Friday, February 10, 2012

Dear Lauren,

You are growing longer, taller and wiser by the day.  Sometimes I have to get real quiet and alone and think back to those first precious moments that we spent together.  In those moments we were the only two people that existed in the whole wide world.  Just me and you.  In those thirty seconds of the doctor telling Dad to get his camera ready and you being removed from my body, well, it all changed.  I changed to the core.  Nobody could have prepared me for that moment.  No one could have warned me that although life was about to turn upside down, my heart would never beat the same or feel the same.  I was cut wide open, literally and figuratively. 

You are so kind and intuitive.  You are crazy intuitive.  You are wise beyond your years.  I would like to think you were just like me when I was a child, but that is me presumptuously thinking you are on the same level as me when you are far above me my child.  You have instincts that will serve you well in life.  You have patience and tenderness, both of which I lack.  You have recently started giving me advice on how to deal with your brother when you see I am at my wit's end.  You see that I want to give up, cry and scream  Oh, but do I scream.  And you have to deal with ME dealing with HIM. And you remain so sweet through it all.

Sometimes I think you are more mature than I am.  Tonight when we were doing Valentine's and putting together all the treat bags for your school party, your brother was melting down at the same pace as I was melting down.  The velocity in which I can go from cool mom to crazy mom is quite impressive.  But you see it.  You feel it.  You didn't want me to yell anymore or freak out or act like a person who needs to be medicated. You simply said, "just give him a piece of paper and tell him we are going to do a craft."  You learned this technique from another wise family member, your Aunt Lisa.  Only your brother, in his three year old mind, knew that we had ALREADY crafted your Valentine box.  He wasn't having it.  

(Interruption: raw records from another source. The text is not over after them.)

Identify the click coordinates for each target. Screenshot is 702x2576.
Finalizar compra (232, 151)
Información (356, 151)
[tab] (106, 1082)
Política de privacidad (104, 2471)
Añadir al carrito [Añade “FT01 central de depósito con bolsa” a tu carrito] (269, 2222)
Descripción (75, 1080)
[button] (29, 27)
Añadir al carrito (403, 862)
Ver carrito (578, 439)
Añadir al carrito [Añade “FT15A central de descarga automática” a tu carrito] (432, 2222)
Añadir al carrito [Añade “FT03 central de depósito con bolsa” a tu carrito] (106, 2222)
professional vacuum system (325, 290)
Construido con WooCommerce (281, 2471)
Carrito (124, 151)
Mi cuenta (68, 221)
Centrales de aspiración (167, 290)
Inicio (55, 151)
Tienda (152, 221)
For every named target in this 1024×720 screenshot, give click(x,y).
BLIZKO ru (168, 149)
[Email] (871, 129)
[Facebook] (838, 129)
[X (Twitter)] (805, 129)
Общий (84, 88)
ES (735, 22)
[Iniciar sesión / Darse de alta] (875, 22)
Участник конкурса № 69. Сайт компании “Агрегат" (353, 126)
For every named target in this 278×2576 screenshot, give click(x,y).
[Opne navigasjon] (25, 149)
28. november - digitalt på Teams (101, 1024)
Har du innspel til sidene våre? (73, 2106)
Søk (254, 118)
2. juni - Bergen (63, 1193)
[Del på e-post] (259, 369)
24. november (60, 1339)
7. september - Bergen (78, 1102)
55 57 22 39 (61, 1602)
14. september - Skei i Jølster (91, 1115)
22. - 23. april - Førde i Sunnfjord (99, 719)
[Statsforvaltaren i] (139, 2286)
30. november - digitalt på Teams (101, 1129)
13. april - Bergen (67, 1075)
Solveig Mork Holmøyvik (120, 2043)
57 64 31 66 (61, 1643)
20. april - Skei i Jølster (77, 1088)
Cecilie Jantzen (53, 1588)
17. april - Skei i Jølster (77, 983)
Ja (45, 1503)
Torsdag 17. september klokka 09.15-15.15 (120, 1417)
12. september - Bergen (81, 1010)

In that moment of your suggestion, I felt I was so ill equipped to be your mother.  I felt tears near the surface. I wanted to say, "I'm out!"  In that moment I felt like I sucked so bad I wanted to exit stage left and have the real mother come into the scene.

You are so precious and perfect and I love you with such passion.  I think I show you and tell you daily.  I hug you and kiss you and fill your head and heart with genuine praise.  But I know that you get bogged down in the pursuits of a family raising a three year old that just isn't he same kind of three year old you were.  I know you get tired of the yelling and crazy mother.  For that I apologize.  But please know that everyday you teach me how to be a better person, mother and friend.

You are the light of my life.  You are getting smarter everyday and you can read new words every week.  You have interests in things that excite your dad and I.  You inspire me.  You make me want to be a better person.  I love you Lauren.  There are so many things going on in the world today that I can't explain. But I need you to know that there is nothing you could ever do that would cause me to stop loving you.  

As you navigate your way through Kindergarten, I am navigating my way through being your mom.  Hang tight sweetheart, we have a long way to go.  So far, so good.